- [Brief]
Find every line below with the word "Kopftuch". Then give only how many there are.

(Stored items from a collection)
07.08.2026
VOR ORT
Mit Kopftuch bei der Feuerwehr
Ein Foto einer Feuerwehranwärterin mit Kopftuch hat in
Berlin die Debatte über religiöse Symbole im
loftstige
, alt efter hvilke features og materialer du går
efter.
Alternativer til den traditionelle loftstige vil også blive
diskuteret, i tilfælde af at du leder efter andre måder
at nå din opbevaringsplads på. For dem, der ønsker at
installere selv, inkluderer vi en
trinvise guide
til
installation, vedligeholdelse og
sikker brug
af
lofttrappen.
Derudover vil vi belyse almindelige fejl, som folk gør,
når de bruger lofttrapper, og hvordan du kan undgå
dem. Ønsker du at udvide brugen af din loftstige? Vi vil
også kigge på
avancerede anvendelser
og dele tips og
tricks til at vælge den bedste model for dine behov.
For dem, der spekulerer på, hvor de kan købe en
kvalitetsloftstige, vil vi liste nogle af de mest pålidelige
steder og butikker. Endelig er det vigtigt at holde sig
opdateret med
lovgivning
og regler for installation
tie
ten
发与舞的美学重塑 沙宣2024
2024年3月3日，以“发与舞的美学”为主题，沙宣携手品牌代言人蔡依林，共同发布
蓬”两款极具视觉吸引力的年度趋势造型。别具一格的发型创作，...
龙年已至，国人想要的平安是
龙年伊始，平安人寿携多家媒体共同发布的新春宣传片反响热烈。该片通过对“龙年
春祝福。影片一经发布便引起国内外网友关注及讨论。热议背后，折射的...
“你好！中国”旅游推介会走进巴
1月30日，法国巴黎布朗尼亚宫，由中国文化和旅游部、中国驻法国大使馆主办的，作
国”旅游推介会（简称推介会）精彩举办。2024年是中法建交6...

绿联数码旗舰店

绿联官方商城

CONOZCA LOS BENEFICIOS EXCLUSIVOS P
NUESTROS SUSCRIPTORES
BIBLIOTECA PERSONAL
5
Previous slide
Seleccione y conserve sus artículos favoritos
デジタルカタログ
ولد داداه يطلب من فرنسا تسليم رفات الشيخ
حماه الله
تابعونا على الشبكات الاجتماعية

- [Reply]
2